═══ GIVEN RECORDS ═══
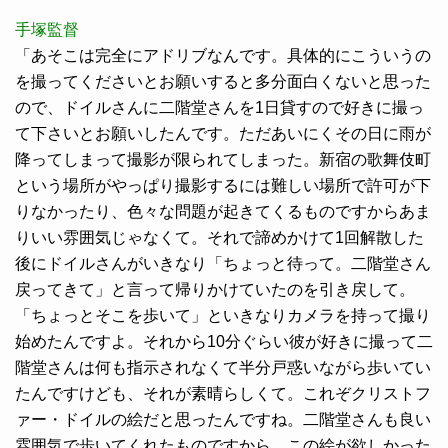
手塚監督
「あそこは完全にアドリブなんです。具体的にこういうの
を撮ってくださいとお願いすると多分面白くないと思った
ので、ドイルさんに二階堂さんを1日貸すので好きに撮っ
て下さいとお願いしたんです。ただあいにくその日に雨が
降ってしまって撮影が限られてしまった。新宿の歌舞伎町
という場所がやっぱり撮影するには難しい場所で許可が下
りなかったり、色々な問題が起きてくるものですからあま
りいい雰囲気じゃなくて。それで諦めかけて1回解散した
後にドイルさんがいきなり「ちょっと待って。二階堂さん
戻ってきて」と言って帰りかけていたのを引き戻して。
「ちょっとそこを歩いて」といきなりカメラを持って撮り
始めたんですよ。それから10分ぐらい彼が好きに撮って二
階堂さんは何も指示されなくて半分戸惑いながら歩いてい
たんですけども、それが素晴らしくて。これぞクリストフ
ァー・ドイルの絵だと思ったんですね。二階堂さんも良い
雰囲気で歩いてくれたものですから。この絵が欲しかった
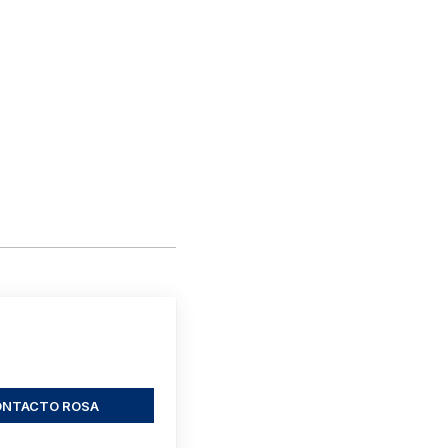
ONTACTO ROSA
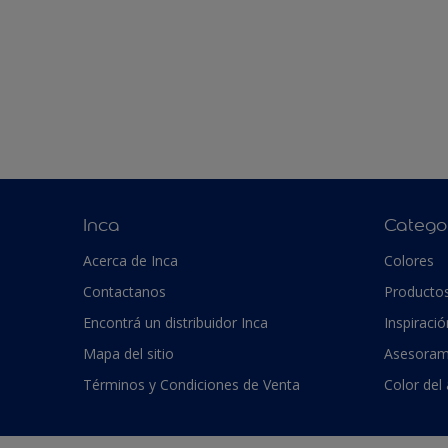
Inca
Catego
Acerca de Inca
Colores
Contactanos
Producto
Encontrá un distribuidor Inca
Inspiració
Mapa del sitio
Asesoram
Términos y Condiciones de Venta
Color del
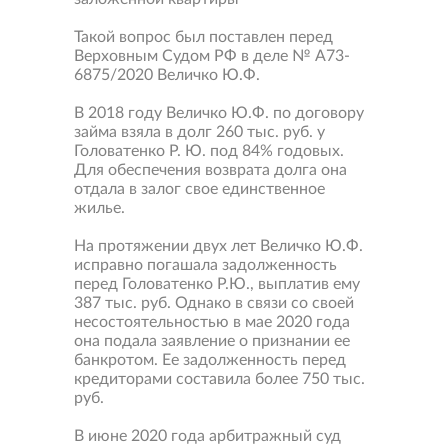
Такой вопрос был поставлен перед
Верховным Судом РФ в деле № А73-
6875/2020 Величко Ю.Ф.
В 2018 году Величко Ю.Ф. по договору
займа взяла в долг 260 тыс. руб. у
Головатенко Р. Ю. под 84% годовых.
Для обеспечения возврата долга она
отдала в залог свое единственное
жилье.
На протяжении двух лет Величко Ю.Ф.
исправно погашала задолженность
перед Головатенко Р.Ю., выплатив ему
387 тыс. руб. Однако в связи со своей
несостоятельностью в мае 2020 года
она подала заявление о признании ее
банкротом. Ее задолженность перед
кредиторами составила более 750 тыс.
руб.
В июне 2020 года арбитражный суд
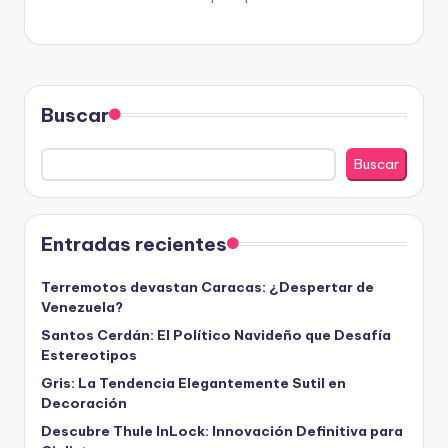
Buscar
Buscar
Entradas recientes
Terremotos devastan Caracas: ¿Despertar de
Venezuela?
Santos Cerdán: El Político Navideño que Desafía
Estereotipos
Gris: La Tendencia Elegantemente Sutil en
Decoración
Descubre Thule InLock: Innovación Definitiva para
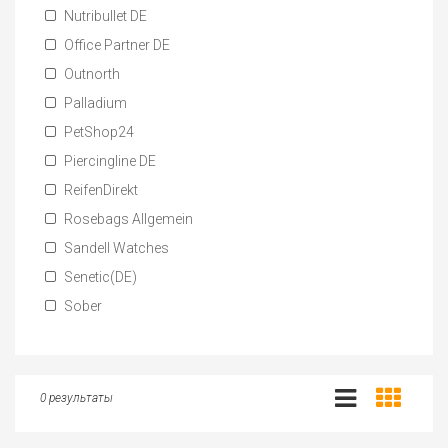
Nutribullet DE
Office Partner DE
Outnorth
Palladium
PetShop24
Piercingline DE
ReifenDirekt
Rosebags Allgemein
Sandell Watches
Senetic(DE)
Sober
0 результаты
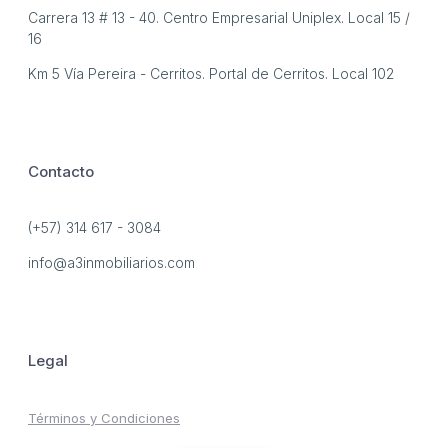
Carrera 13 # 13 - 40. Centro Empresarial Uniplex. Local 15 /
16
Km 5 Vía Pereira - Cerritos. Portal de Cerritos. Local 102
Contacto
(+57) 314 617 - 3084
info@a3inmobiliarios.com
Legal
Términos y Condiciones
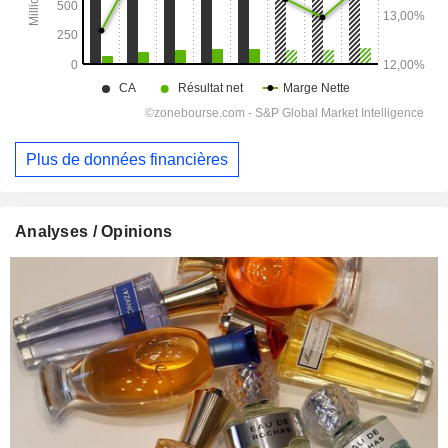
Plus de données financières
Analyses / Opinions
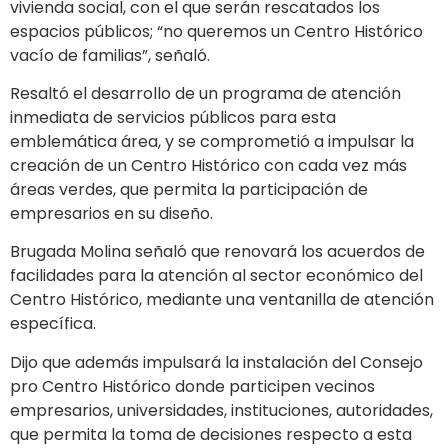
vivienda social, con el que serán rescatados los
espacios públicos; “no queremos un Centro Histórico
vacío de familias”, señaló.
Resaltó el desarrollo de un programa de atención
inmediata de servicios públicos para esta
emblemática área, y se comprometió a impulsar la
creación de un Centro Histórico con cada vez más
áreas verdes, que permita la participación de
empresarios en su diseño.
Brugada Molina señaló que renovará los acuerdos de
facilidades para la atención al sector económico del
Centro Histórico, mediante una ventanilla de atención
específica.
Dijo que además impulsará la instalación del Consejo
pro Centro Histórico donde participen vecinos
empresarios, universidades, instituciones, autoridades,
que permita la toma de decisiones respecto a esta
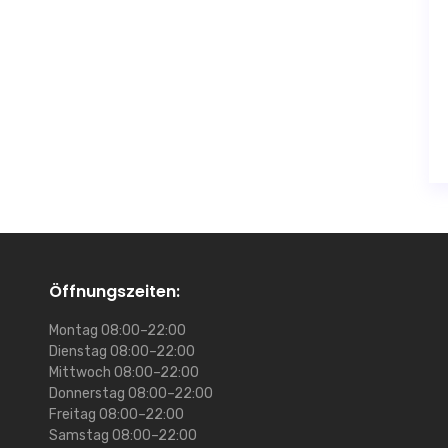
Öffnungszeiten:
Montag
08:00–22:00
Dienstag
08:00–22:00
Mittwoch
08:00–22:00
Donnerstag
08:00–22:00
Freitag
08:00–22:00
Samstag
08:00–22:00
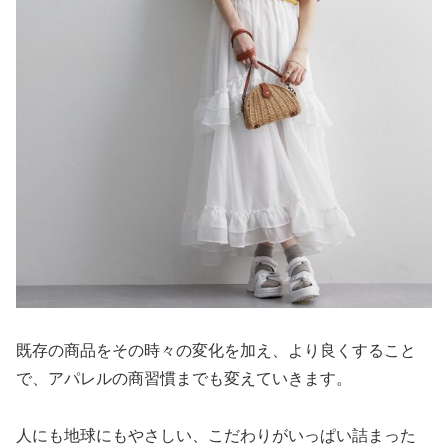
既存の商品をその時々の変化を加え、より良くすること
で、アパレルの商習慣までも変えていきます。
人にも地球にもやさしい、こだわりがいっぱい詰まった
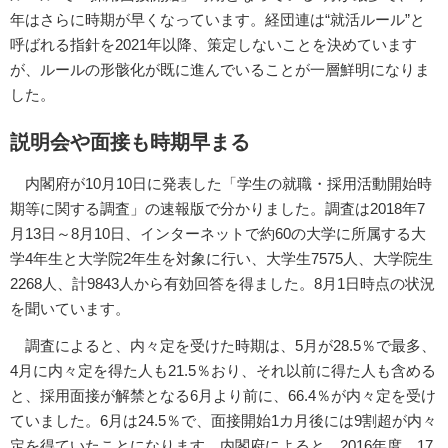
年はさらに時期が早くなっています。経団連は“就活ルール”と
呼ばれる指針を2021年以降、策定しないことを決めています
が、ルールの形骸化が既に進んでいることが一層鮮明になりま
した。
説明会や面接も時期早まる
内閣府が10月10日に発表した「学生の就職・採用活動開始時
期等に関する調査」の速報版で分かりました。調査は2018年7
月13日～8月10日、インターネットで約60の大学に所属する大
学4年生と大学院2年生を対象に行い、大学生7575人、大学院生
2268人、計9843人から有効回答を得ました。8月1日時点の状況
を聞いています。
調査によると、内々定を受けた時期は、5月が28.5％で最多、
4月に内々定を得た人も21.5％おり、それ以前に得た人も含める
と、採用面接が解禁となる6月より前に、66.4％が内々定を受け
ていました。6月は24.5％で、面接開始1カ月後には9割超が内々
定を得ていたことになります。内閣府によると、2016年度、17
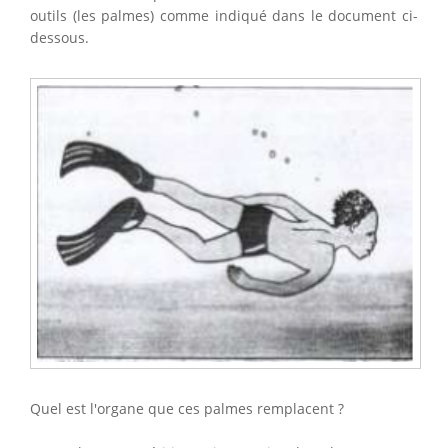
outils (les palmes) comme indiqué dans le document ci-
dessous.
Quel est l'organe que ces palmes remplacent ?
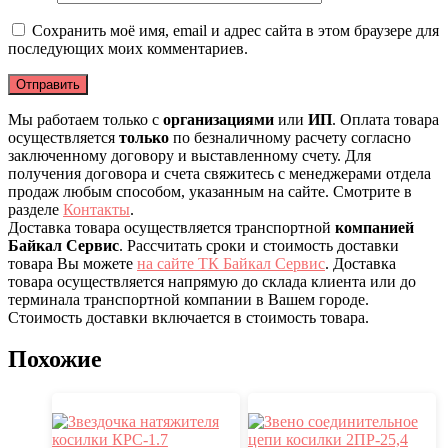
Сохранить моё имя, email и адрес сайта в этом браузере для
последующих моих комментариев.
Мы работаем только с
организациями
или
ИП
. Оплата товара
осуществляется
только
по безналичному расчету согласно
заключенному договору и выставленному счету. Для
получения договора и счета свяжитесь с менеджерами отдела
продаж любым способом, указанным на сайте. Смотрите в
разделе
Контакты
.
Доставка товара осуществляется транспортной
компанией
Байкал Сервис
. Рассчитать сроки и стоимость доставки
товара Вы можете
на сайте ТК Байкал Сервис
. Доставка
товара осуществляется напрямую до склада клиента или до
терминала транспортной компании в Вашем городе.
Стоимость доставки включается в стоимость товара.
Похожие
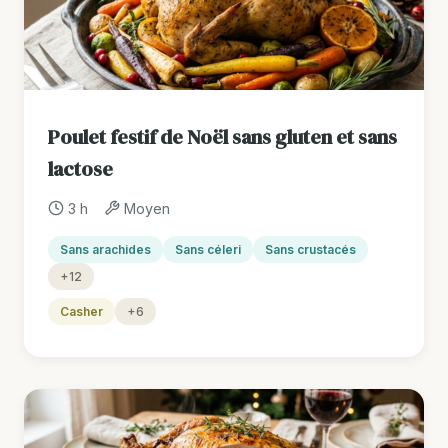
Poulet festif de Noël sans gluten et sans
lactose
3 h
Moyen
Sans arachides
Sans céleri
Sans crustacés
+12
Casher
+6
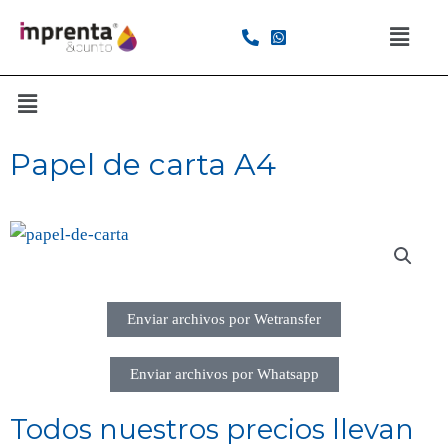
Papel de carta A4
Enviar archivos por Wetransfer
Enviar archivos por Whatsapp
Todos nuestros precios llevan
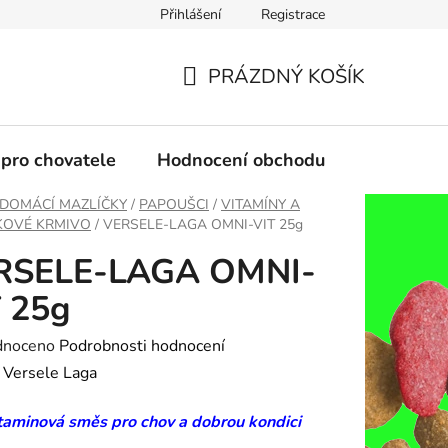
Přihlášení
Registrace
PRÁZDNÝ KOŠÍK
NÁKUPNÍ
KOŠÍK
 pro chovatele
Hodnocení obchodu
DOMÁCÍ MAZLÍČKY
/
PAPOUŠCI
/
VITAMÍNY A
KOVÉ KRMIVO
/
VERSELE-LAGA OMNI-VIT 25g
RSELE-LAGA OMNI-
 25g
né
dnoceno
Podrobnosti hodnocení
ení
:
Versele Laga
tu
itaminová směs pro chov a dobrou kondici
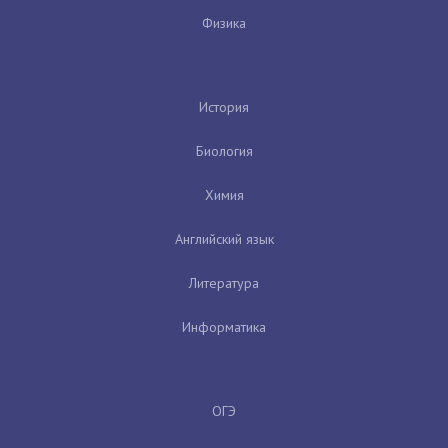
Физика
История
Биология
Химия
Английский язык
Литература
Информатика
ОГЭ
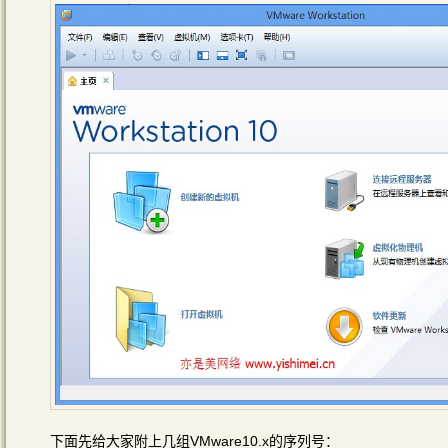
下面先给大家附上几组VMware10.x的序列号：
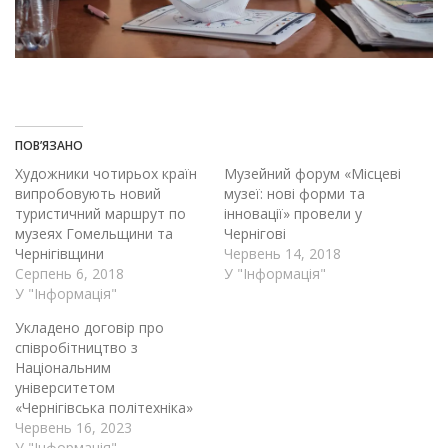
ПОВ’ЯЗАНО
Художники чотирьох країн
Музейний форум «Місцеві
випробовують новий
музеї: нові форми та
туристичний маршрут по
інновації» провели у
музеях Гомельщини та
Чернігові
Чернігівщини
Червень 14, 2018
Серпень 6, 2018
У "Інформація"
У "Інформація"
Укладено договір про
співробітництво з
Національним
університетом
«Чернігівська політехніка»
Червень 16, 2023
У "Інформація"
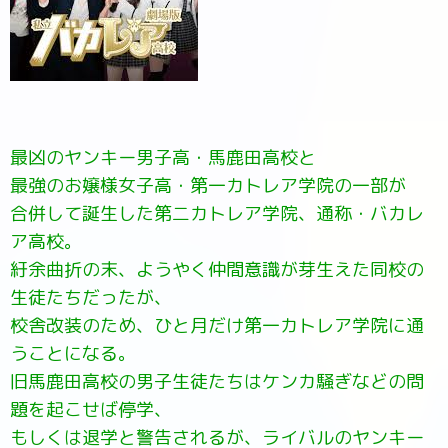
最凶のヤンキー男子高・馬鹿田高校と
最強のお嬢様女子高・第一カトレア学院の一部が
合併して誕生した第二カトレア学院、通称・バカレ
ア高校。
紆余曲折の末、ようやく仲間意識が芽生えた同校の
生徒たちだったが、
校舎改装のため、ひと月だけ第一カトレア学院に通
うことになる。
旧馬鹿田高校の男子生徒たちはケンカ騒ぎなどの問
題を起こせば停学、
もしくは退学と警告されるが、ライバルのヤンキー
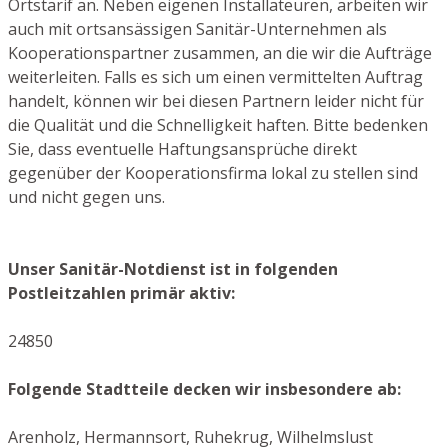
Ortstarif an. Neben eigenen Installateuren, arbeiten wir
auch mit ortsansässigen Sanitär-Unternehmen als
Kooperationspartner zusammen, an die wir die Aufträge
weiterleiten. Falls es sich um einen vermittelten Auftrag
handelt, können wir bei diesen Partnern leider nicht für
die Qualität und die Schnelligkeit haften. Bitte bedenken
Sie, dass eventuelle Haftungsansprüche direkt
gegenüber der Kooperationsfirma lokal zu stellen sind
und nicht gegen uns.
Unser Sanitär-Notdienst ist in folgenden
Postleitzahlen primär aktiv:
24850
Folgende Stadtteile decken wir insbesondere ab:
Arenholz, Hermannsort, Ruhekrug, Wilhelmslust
═══
WHAT YOU WILL DO: Reproduce each line of the data containing the word "задолженность".

OUTPUT BELOW:
исправно погашала задолженность
банкротом. Ее задолженность перед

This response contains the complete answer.